> WHAT YOU NEED TO DO: Find and copy each line in the material below where the string "không" occurs.

> MATERIAL PROVIDED:

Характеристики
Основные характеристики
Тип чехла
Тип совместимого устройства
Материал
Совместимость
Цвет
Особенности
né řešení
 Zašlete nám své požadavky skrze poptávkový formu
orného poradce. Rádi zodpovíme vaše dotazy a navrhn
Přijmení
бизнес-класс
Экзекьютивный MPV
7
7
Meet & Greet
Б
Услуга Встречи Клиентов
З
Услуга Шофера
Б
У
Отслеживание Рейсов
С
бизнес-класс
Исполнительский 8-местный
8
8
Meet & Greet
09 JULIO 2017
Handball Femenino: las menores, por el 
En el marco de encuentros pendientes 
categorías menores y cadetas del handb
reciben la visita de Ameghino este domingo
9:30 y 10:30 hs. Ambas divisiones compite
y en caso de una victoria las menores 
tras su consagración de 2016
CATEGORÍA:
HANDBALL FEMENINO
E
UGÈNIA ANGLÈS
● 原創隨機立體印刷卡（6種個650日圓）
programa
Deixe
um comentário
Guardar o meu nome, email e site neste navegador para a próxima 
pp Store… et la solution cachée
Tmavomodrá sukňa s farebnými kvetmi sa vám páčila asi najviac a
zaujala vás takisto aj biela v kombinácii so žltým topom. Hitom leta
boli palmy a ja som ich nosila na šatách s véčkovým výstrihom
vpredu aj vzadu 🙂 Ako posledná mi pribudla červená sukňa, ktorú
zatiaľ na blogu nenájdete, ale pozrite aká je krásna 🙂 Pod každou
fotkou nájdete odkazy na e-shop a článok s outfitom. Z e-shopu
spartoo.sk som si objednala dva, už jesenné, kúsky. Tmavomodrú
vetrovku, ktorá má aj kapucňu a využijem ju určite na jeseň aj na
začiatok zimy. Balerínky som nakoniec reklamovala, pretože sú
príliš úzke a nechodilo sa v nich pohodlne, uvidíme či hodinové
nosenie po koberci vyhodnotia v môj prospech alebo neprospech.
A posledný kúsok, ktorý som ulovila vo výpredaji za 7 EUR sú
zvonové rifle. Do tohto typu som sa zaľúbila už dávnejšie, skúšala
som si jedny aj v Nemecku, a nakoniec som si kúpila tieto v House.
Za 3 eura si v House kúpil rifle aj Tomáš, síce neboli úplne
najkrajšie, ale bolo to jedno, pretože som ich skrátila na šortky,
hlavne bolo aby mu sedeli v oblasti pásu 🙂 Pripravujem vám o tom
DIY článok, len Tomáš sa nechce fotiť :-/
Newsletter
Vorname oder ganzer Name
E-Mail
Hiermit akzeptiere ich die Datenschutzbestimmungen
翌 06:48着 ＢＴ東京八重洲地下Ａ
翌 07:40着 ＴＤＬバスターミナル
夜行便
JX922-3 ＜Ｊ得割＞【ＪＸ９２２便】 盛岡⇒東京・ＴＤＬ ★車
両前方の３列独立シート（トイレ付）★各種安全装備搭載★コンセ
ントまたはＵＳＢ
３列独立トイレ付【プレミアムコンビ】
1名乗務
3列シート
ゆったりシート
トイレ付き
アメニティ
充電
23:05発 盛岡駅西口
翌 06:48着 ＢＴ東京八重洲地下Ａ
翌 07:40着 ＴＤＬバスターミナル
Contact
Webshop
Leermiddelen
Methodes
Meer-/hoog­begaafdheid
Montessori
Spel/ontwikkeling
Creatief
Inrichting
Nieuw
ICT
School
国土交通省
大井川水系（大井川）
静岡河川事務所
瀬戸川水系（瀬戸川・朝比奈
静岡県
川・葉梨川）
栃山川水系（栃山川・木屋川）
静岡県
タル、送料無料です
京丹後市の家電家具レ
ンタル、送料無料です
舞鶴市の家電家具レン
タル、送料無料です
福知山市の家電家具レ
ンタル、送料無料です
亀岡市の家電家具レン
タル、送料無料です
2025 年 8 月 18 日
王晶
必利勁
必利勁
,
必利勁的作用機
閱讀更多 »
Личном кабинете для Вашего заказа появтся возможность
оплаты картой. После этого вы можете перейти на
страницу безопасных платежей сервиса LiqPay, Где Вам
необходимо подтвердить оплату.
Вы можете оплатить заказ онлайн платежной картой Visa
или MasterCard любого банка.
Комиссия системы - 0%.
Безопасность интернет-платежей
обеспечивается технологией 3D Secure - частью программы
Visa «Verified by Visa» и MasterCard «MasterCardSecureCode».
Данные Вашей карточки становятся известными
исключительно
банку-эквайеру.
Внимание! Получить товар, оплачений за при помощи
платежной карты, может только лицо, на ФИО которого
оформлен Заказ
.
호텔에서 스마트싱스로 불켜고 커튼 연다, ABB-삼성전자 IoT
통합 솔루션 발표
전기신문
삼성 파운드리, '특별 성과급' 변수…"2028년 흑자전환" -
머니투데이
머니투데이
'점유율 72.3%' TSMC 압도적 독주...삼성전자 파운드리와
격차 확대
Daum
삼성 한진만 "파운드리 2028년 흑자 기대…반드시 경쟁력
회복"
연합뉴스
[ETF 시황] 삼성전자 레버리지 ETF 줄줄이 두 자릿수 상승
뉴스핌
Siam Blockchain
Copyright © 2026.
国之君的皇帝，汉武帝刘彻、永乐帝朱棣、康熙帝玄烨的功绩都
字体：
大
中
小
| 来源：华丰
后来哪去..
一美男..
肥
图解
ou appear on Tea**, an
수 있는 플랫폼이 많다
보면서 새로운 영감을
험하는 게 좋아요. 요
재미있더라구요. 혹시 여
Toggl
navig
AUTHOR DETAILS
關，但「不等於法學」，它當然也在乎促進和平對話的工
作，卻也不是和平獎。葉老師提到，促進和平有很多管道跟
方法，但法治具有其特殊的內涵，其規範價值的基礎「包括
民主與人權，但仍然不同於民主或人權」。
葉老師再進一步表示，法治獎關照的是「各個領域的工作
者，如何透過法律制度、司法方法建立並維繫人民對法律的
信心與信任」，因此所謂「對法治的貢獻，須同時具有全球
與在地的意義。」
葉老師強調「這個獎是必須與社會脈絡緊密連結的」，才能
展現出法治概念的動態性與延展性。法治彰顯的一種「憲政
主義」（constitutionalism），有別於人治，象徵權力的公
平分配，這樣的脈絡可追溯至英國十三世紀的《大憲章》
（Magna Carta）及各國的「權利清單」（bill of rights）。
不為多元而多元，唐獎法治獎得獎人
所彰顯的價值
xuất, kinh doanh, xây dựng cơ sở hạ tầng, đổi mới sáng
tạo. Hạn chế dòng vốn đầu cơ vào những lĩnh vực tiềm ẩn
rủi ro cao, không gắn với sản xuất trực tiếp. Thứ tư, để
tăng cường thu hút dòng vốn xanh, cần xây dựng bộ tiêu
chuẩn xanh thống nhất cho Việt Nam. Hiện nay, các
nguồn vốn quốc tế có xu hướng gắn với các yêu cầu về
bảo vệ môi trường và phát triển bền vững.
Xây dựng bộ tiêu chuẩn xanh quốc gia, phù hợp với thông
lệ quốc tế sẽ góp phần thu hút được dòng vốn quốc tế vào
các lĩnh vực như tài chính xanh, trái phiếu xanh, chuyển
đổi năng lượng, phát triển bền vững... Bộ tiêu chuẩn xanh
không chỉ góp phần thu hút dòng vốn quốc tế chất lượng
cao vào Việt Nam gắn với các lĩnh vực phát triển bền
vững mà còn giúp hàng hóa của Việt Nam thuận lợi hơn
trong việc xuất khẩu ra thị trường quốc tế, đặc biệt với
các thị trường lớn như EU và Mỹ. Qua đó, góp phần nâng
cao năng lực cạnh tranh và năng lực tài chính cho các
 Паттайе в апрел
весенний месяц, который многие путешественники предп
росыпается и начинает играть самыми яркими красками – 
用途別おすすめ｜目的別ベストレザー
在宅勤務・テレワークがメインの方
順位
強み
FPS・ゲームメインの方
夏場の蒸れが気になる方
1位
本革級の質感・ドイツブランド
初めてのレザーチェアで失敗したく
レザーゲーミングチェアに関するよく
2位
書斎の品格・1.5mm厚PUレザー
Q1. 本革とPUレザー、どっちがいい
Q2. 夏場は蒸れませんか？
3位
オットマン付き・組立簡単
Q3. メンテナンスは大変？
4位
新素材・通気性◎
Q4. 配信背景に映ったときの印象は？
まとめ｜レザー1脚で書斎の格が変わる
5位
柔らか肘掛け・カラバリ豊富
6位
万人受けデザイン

> SOLUTION BELOW:
rủi ro cao, không gắn với sản xuất trực tiếp. Thứ tư, để
không chỉ góp phần thu hút dòng vốn quốc tế chất lượng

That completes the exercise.